Nos familles sont présentées jour après jour devant des tribunaux qui nous accusent d’être des usurpateurs de notre propre territoire. La justice d’État semble avoir été créée de telle manière qu’elle nous est inaccessible. Elle nous prive de notre droit naturel tout en exigeant que nous nous conformions aux règlements imposés par la société winka (chilienne). Il nous refuse le droit à notre propre éducation alors qu’il nous impose la scolarisation de nos enfants sous un régime étranger. Évoquer notre lutte dans l’arène judiciaire implique notre pauvreté. Notre développement économique sur le territoire est violé et impacté, car nous devons constamment le quitter à chaque fois que nous sommes accusés et convoqués au tribunal.
Cependant, nous n’avons pas renoncé à résister, nous n’avons pas renoncé à notre mode de vie, nous n’avons pas renoncé à protéger les sources de plusieurs rivières que des millionnaires des capitales étrangères veulent aujourd’hui s’approprier en complicité avec l’État argentin. Ces rivières que nous protégeons de la contamination apportent une eau vitale à pratiquement toute la province de Chubut et à une grande partie de Río Negro.
Ceux qui administrent les provinces sont ceux qui font des affaires avec des entreprises privées dans les territoires, à tel point qu’ici les sources et les lagunes se sont complètement asséchées, suite au boisement en pins, une espèce non indigène qui acidifie les sols, tuant la végétation locale.
Aujourd’hui, alors que nous avons toujours un ordre d’expulsion contre nous, que nous sommes confrontés à deux procès et que les propriétaires nous menacent de mort et nous violent de plus en plus, nous menons un projet de réparation de l’espace territorial. Nous sommes Mapuche, notre existence est directement liée à l’espace que nous habitons, un espace qui englobe le vivant et le spirituel, c’est pourquoi nous avons l’obligation de contribuer à rétablir son harmonie en supprimant toutes les plantations de pins et en replantant des espèces indigènes.
Mais, en attendant, notre lutte devant les tribunaux est absolument inégale, nous n’avons pas d’avocats, nous n’avons pas l’argent pour avoir une défense efficace et l’État restreint chaque jour un peu plus l’application des droits constitutionnels que ce pays a lui-même statué en matière de droit indigène. Il n’y a pas de justice ici, il n’y a qu’un appareil judiciaire fait de pouvoir politique et d’affaires. Aujourd’hui, des centaines d’entre nous sont criminalisés et poursuivis, y compris pour meurtre, pour avoir voulu rester sur le territoire de nos ancêtres.

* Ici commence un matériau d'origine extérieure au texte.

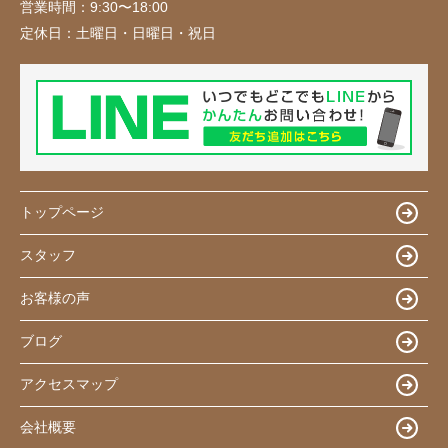
営業時間：
9:30〜18:00
定休日：
土曜日・日曜日・祝日
トップページ
スタッフ
お客様の声
ブログ
アクセスマップ
会社概要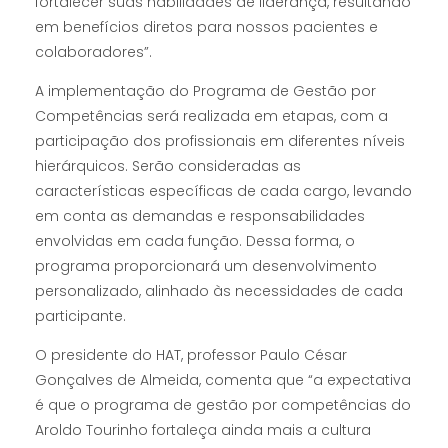
fortalecer suas habilidades de liderança, resultando
em benefícios diretos para nossos pacientes e
colaboradores”.
A implementação do Programa de Gestão por
Competências será realizada em etapas, com a
participação dos profissionais em diferentes níveis
hierárquicos. Serão consideradas as
características específicas de cada cargo, levando
em conta as demandas e responsabilidades
envolvidas em cada função. Dessa forma, o
programa proporcionará um desenvolvimento
personalizado, alinhado às necessidades de cada
participante.
O presidente do HAT, professor Paulo César
Gonçalves de Almeida, comenta que “a expectativa
é que o programa de gestão por competências do
Aroldo Tourinho fortaleça ainda mais a cultura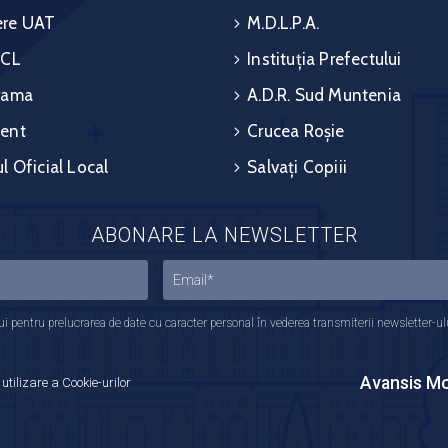
re UAT
M.D.L.P.A.
 CL
Instituția Prefectului
rama
A.D.R. Sud Muntenia
ent
Crucea Roșie
l Oficial Local
Salvați Copiii
ABONARE LA NEWSLETTER
 pentru prelucrarea de date cu caracter personal în vederea transmiterii newsletter-ului,
Avansis Mo
 utilizare a Cookie-urilor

Nous demandons que la société dans son ensemble nous écoute, qu’elle soit nettoyée de tant de fausses informations répandues par les médias, qui ne font que distiller la haine parmi notre peuple et ne lui permettent pas de voir que nous résistons pour défendre le fleuve Chubut, ses affluents, la forêt, les animaux. Si nous ne le faisons pas, ils vont le détruire.
Soledad Cayunao
Membre du Lof Mapuche Cayunao, Alto Río Chubut, Puelmapu.
e‑mail : solecayu1985@gmail.com
La bande annonce de mon prochain documentaire…
Le Lof Mapuche Cayunao est situé à Arroyo Las Minas, Alto Río Chubut, province de Río Negro. La communauté lutte pour protéger les sources du fleuve Chubut qui sont menacées par un projet de la principauté du Qatar : monopoliser des zones stratégiques d’importants réservoirs d’eau douce, un élément vital qui fait défaut sur le territoire du Qatar.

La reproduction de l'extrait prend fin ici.